Yurt içi ve dışı pazar için avantaj sağlayacak
STM Genel Müdür Yardımcısı Ömer Korkut, AA muhabirine yaptığı açıklamada, şirketin siber güvenlik alanında hizmet üretme, eser geliştirme, proje yapma bahislerinde inisiyatif aldığını söyledi.
Bunlara ITSEF Laboratuvarı ile sertifikasyon hizmetini eklediklerini tabir eden Korkut, bu hususta 2 yıllık bir çalışma yürüttüklerini lisana getirdi. Korkut, TSE’nin onayıyla Türkiye’de bu hizmeti veren 4 merkezden biri haline geldiklerini belirtti.
Merkezin EAL 4 düzeyinde Ortak Kriter testi yapma konusunda akreditasyon aldığını anlatan Korkut, “Mevcut durum prestijiyle yazılım eserlerinin sertifikasyonunu yapabilir durumdayız. Münasebetiyle belirli süreçlerden geçerek yazılım üretmeye muhtaçlığı olan, muhakkak güvenlik düzeylerini yakalama muhtaçlığı olan yazılımların, bilhassa siber güvenlik yazılımlarının bu sertifikasyon sürecine başvurmaları ve merkezimizden sertifika almalarını bekliyoruz.” dedi.
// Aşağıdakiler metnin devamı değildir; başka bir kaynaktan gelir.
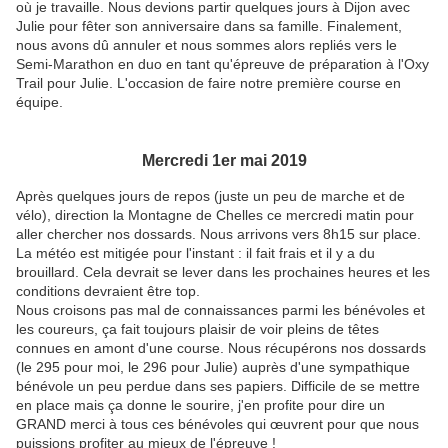
où je travaille. Nous devions partir quelques jours à Dijon avec
Julie pour fêter son anniversaire dans sa famille. Finalement,
nous avons dû annuler et nous sommes alors repliés vers le
Semi-Marathon en duo en tant qu'épreuve de préparation à l'Oxy
Trail pour Julie. L'occasion de faire notre première course en
équipe.
Mercredi 1er mai 2019
Après quelques jours de repos (juste un peu de marche et de
vélo), direction la Montagne de Chelles ce mercredi matin pour
aller chercher nos dossards. Nous arrivons vers 8h15 sur place.
La météo est mitigée pour l'instant : il fait frais et il y a du
brouillard. Cela devrait se lever dans les prochaines heures et les
conditions devraient être top.
Nous croisons pas mal de connaissances parmi les bénévoles et
les coureurs, ça fait toujours plaisir de voir pleins de têtes
connues en amont d'une course. Nous récupérons nos dossards
(le 295 pour moi, le 296 pour Julie) auprès d'une sympathique
bénévole un peu perdue dans ses papiers. Difficile de se mettre
en place mais ça donne le sourire, j'en profite pour dire un
GRAND merci à tous ces bénévoles qui œuvrent pour que nous
puissions profiter au mieux de l'épreuve !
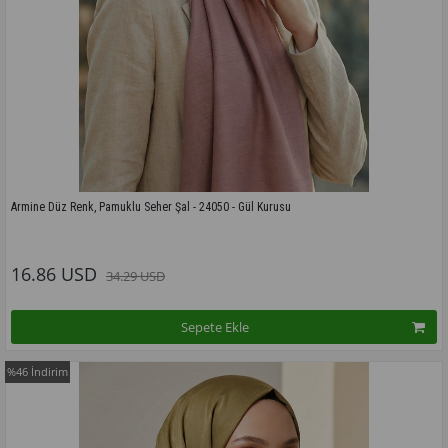
Armine Düz Renk, Pamuklu Seher Şal - 24050 - Gül Kurusu
Bu modelin tüm renkleri için tıklayınız
16.86 USD
34.29 USD
Sepete Ekle
%46
İndirim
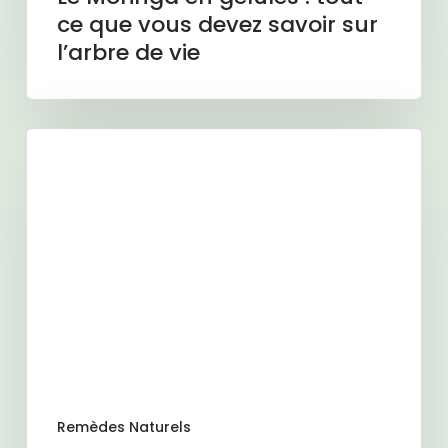
de
ce que vous devez savoir sur
vie
l’arbre de vie
Huile
de
cameline
:
bienfaits,
propriétés
et
utilisation
en
complément
alimentaire
Remèdes Naturels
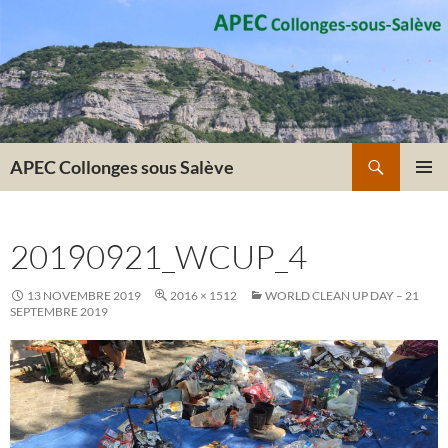
Recherche
APEC Collonges sous Salève
ALLER
MENU
AU
PRINCI
CONTENU
20190921_WCUP_4
13 NOVEMBRE 2019
2016 × 1512
WORLD CLEAN UP DAY – 21
SEPTEMBRE 2019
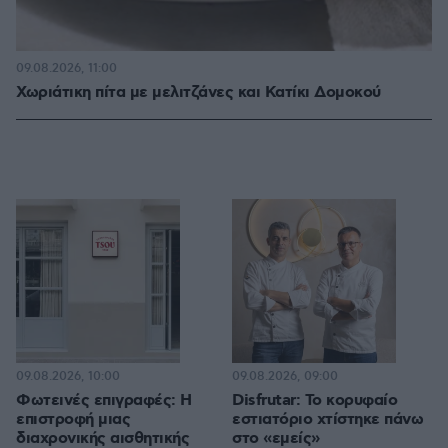
09.08.2026, 11:00
Χωριάτικη πίτα με μελιτζάνες και Κατίκι Δομοκού
09.08.2026, 10:00
09.08.2026, 09:00
Φωτεινές επιγραφές: Η
Disfrutar: Το κορυφαίο
επιστροφή μιας
εστιατόριο χτίστηκε πάνω
διαχρονικής αισθητικής
στο «εμείς»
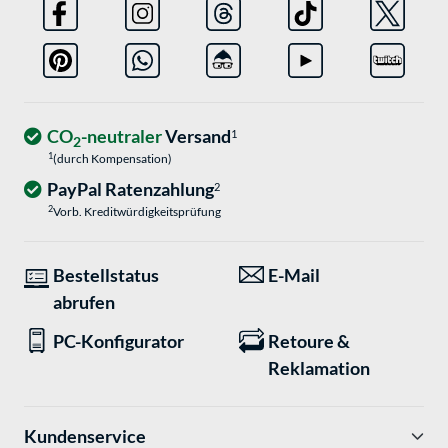
CO
-neutraler
Versand
1
2
1
(durch Kompensation)
PayPal Ratenzahlung
2
2
Vorb. Kreditwürdigkeitsprüfung
Bestellstatus
E-Mail
abrufen
PC-Konfigurator
Retoure &
Reklamation
Kundenservice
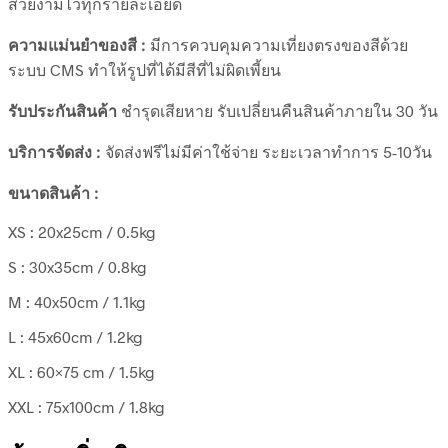
สวยงามไว้ทุกรายละเอียด
ความแม่นยำของสี :
มีการควบคุมความเที่ยงตรงของสีด้วย
ระบบ CMS ทำให้รูปที่ได้มีสีที่ไม่ผิดเพี้ยน
รับประกันสินค้า
ชำรุดเสียหาย รับเปลี่ยนคืนสินค้าภายใน 30 วัน
บริการจัดส่ง :
จัดส่งฟรีไม่มีค่าใช้จ่าย ระยะเวลาทำการ 5-10วัน
ขนาดสินค้า :
XS : 20x25cm / 0.5kg
S : 30x35cm / 0.8kg
M : 40x50cm / 1.1kg
L : 45x60cm / 1.2kg
XL : 60×75 cm / 1.5kg
XXL : 75x100cm / 1.8kg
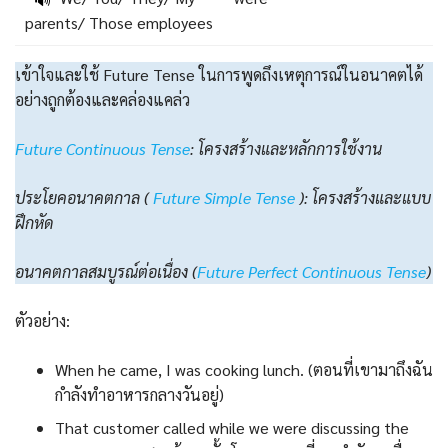
parents/ Those employees
เข้าใจและใช้ Future Tense ในการพูดถึงเหตุการณ์ในอนาคตได้
อย่างถูกต้องและคล่องแคล่ว
Future Continuous Tense
: โครงสร้างและหลักการใช้งาน
ประโยคอนาคตกาล (
Future Simple Tense
): โครงสร้างและแบบ
ฝึกหัด
อนาคตกาลสมบูรณ์ต่อเนื่อง (
Future Perfect Continuous Tense
)
ตัวอย่าง:
When he came, I was cooking lunch. (ตอนที่เขามาถึงฉัน
กำลังทำอาหารกลางวันอยู่)
That customer called while we were discussing the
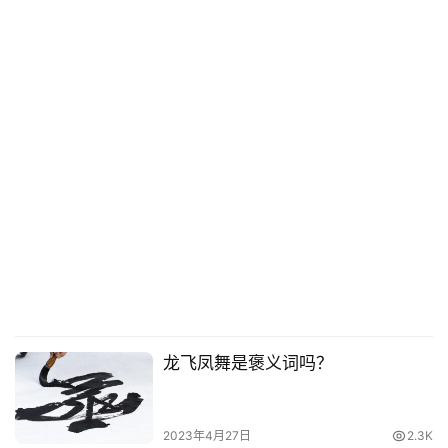
龙飞凤舞是褒义词吗？
2023年4月27日
2.3K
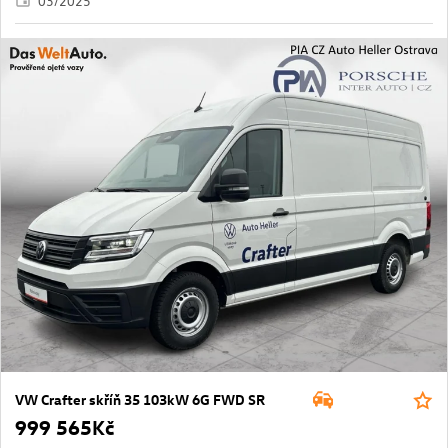
03/2025
VW Crafter skříň 35 103kW 6G FWD SR
999 565Kč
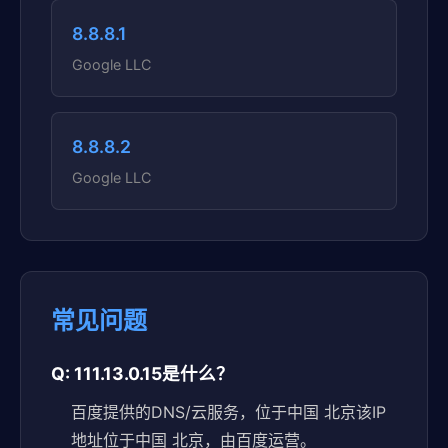
8.8.8.1
Google LLC
8.8.8.2
Google LLC
常见问题
Q: 111.13.0.15是什么？
百度提供的DNS/云服务，位于中国 北京该IP
地址位于中国 北京，由百度运营。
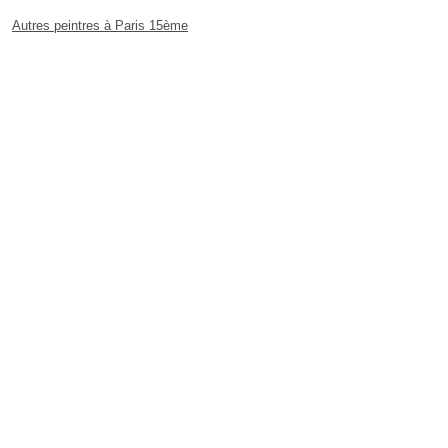
Autres peintres à Paris 15ème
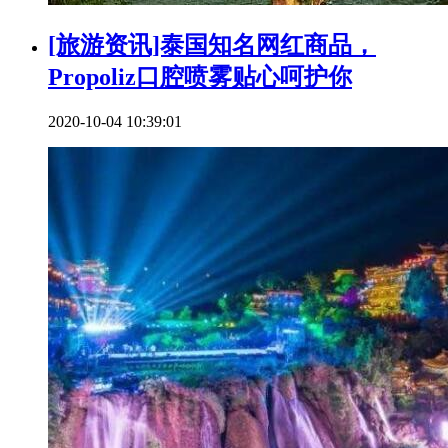
[旅游资讯]泰国知名网红商品，
Propoliz口腔喷雾贴心呵护你
2020-10-04 10:39:01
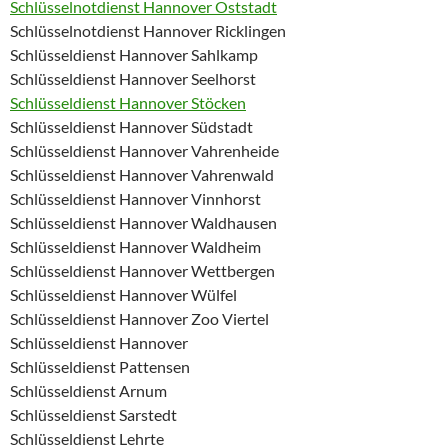
Schlüsselnotdienst Hannover Oststadt
Schlüsselnotdienst Hannover Ricklingen
Schlüsseldienst Hannover Sahlkamp
Schlüsseldienst Hannover Seelhorst
Schlüsseldienst Hannover Stöcken
Schlüsseldienst Hannover Südstadt
Schlüsseldienst Hannover Vahrenheide
Schlüsseldienst Hannover Vahrenwald
Schlüsseldienst Hannover Vinnhorst
Schlüsseldienst Hannover Waldhausen
Schlüsseldienst Hannover Waldheim
Schlüsseldienst Hannover Wettbergen
Schlüsseldienst Hannover Wülfel
Schlüsseldienst Hannover Zoo Viertel
Schlüsseldienst Hannover
Schlüsseldienst Pattensen
Schlüsseldienst Arnum
Schlüsseldienst Sarstedt
Schlüsseldienst Lehrte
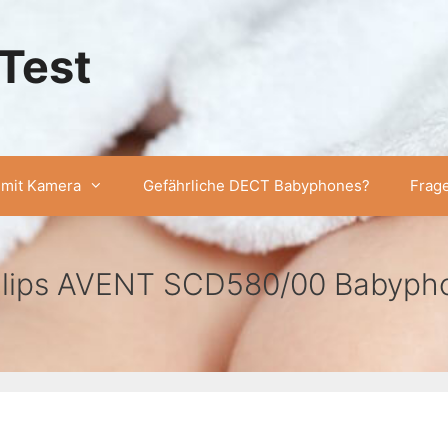
Test
mit Kamera
Gefährliche DECT Babyphones?
Frag
ilips AVENT SCD580/00 Babyph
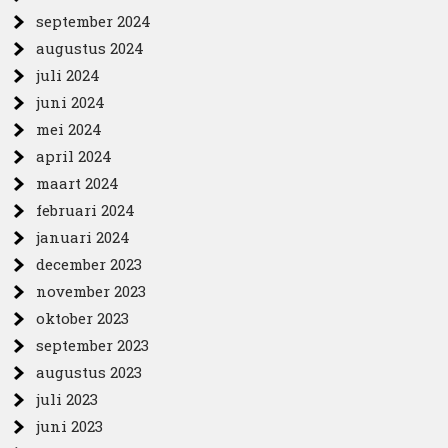
september 2024
augustus 2024
juli 2024
juni 2024
mei 2024
april 2024
maart 2024
februari 2024
januari 2024
december 2023
november 2023
oktober 2023
september 2023
augustus 2023
juli 2023
juni 2023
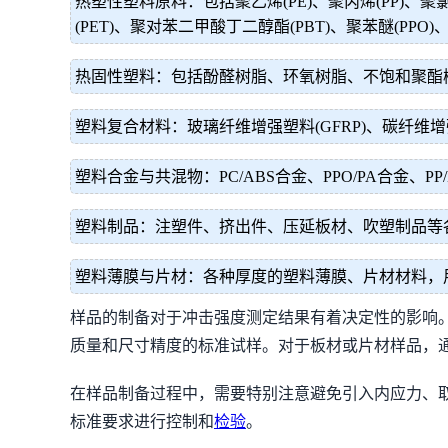
热塑性塑料原料：包括聚乙烯(PE)、聚丙烯(PP)、聚氯
(PET)、聚对苯二甲酸丁二醇酯(PBT)、聚苯醚(PPO
热固性塑料：包括酚醛树脂、环氧树脂、不饱和聚酯
塑料复合材料：玻璃纤维增强塑料(GFRP)、碳纤维
塑料合金与共混物：PC/ABS合金、PPO/PA合金、
塑料制品：注塑件、挤出件、压延板材、吹塑制品等
塑料薄膜与片材：各种厚度的塑料薄膜、片材材料，
样品的制备对于冲击强度测定结果有着决定性的影响
质量和尺寸精度的标准试样。对于板材或片材样品，
在样品制备过程中，需要特别注意避免引入内应力、
标准要求进行控制和
检验
。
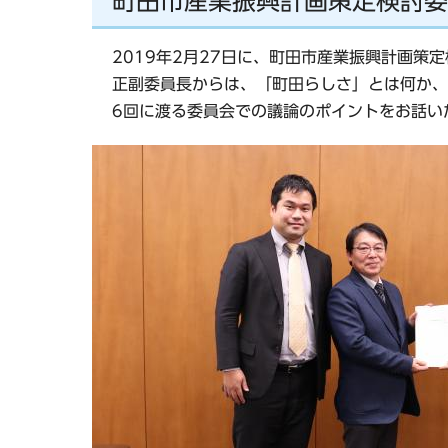
町田市産業振興計画策定検討委
2019年2月27日に、町田市産業振興計画
正副委員長からは、「町田らしさ」とは何か、
6回に渡る委員会での議論のポイントをお話い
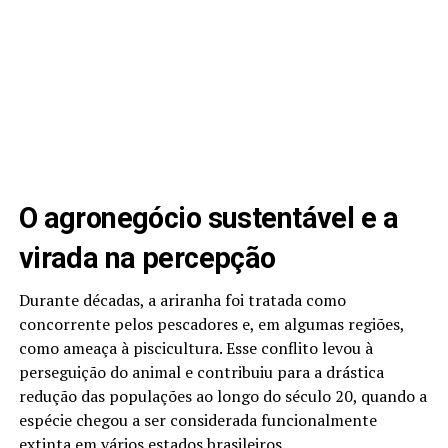
O agronegócio sustentável e a
virada na percepção
Durante décadas, a ariranha foi tratada como
concorrente pelos pescadores e, em algumas regiões,
como ameaça à piscicultura. Esse conflito levou à
perseguição do animal e contribuiu para a drástica
redução das populações ao longo do século 20, quando a
espécie chegou a ser considerada funcionalmente
extinta em vários estados brasileiros.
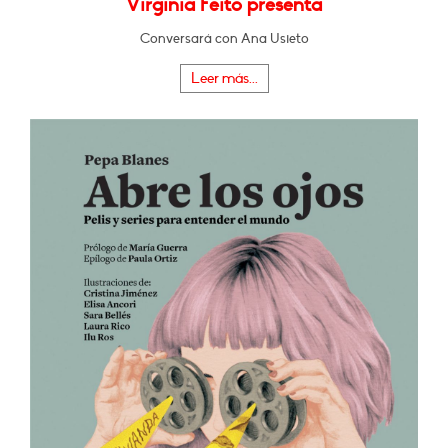
Virginia Feito presenta
Conversará con Ana Usieto
Leer más...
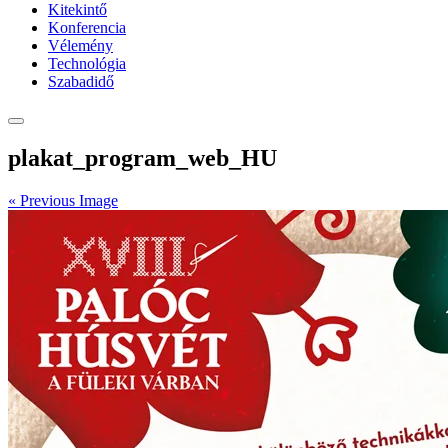
Kitekintő
Konferencia
Vélemény
Technológia
Szabadidő
plakat_program_web_HU
« Previous Image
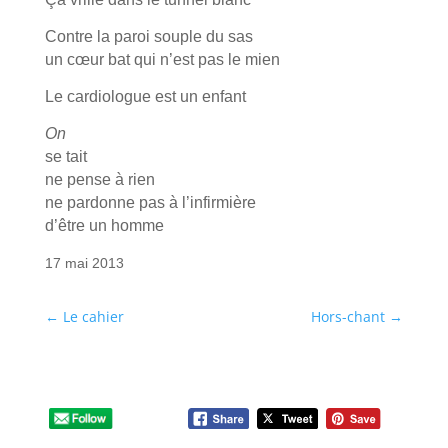
Contre la paroi souple du sas
un cœur bat qui n’est pas le mien
Le cardiologue est un enfant
On
se tait
ne pense à rien
ne pardonne pas à l’infirmière
d’être un homme
17 mai 2013
←
Le cahier
Hors-chant
→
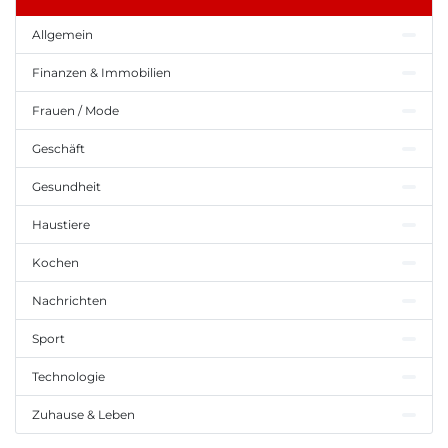
Allgemein
Finanzen & Immobilien
Frauen / Mode
Geschäft
Gesundheit
Haustiere
Kochen
Nachrichten
Sport
Technologie
Zuhause & Leben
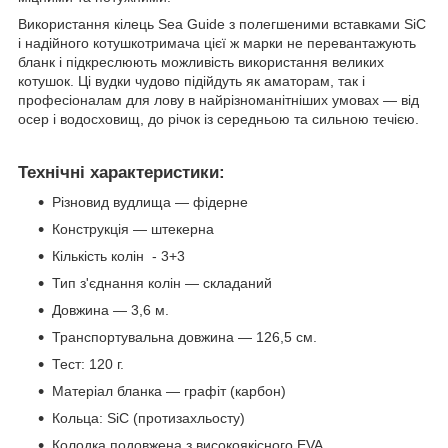
Використання кілець Sea Guide з полегшеними вставками SiC
і надійного котушкотримача цієї ж марки не перевантажують
бланк і підкреслюють можливість використання великих
котушок. Ці вудки чудово підійдуть як аматорам, так і
професіоналам для лову в найрізноманітніших умовах — від
осер і водосховищ, до річок із середньою та сильною течією.
Технічні характеристики:
Різновид вудлища — фідерне
Конструкція — штекерна
Кількість колін - 3+3
Тип з'єднання колін — складаний
Довжина — 3,6 м.
Транспортувальна довжина — 126,5 см.
Тест: 120 г.
Матеріал бланка — графіт (карбон)
Кольца: SiC (протизахльосту)
Колодка подовжена з високоякісного EVA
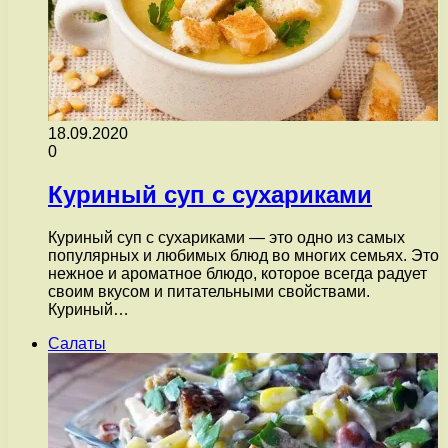
18.09.2020
0
Куриный суп с сухариками
Куриный суп с сухариками — это одно из самых
популярных и любимых блюд во многих семьях. Это
нежное и ароматное блюдо, которое всегда радует
своим вкусом и питательными свойствами.
Куриный…
Салаты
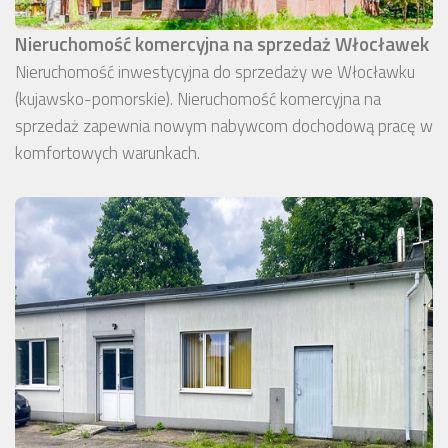
Nieruchomość komercyjna na sprzedaż Włocławek
Nieruchomość inwestycyjna do sprzedaży we Włocławku
(kujawsko-pomorskie). Nieruchomość komercyjna na
sprzedaż zapewnia nowym nabywcom dochodową pracę w
komfortowych warunkach.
Korkut, bu sertifika ile yazılım eserlerinin aşikâr süreçlere uygun olarak geliştirildiğinin teyit edildiğini, bunların içerisinde güvenlik süreçleri ve yazılım geliştirme standartlarının bulunduğunu söyledi. Ömer Korkut, şöyle konuştu:
“Ürünlerin hem güvenlik hem standart geliştirme açısından belirli bir olgunluk düzeyinde olduğunun delili olacak bu sertifikasyon. Türkiye’de bilhassa siber güvenlik alanında daima şikayet ettiğimiz bir mevzu var. Türkiye’de kullanılan siber güvenlik eserlerinin yüzde 95-97’si yabancı menşeli diyoruz. Neden yabancı menşeli eser tercih ediliyor zira bunlar referanslı, dünyada kullanılıyor. Yerli eserlerin iç ve dış pazarda yer alması için eserlerimizin muhakkak olgunluk düzeyinde, inançlı, standartlara uygun olması, yeteneğinin de öteki eserlere nazaran bir kesim daha üstte olması gerekiyor. Bu sertifikasyon yerli ve ulusal eserlere yer açacak bir fırsat yaratıyor. EAL 1’den EAL 4’e kadar vereceğimiz sertifikalardan biri alınırsa bu eserlerin makul olgunluk düzeyinde olduğunun delili olacak ve eserlerin yurt içi ve yurt dışı pazarda yer bulmaları için bir avantaj sağlanacak.”
İlk sertifikasyon için çalışmalar başladı
Korkut, bu husustaki yetkiyi almalarının akabinde yurt içinde geliştirilmiş yerli ve ulusal bir siber güvenlik eserin sertifikasyon sürecine başladıklarını bildirdi. Bu süreçlerin eserlerin karmaşıklık durumuna nazaran değiştiğini lisana getiren Korkut, “Bu niyeti olan firmalar müracaatlarını evvelce yapıyorlar. Zira Türkiye’de yalnızca 4 laboratuvar var. Buralardan takvim alıyorlar ki pazara çıkma müddetlerini bu sertifikasyonu alma durumlarına nazaran ayarlayabilsinler. Pazardaki eserler de sertifikasyon alabilir. Bu süreci başlattığımız eser, kullanılan, pazarda olan bir eser. Üretici bu sertifikayı da alarak eserini bir basamak daha üste çıkarma çabası içerisinde.” dedi.
Ömer Korkut, bu türlü bir laboratuvar için inançlı bir tesis ve altyapı, uzman işçi ve bunlarla ilgili yazılımların aktif kullanım kabiliyetlerine sahip olunması gerektiğini söyledi.
Ürün geliştiricisiyle koordineli formda yürütülen süreç sonunda sertifikanın verildiğini ve son olarak TSE onayı alındığını anlatan Korkut, “Sertifikasyon sürecini yürüttüğümüz eser yurt içi ve yurt dışı pazarda kullanılan bir eser. Bu karmaşıklık düzeyini dikkate aldığımızda yaklaşık 10 aylık bir takvim sonunda eseri sertifiye etmeyi planlıyoruz.” halinde konuştu.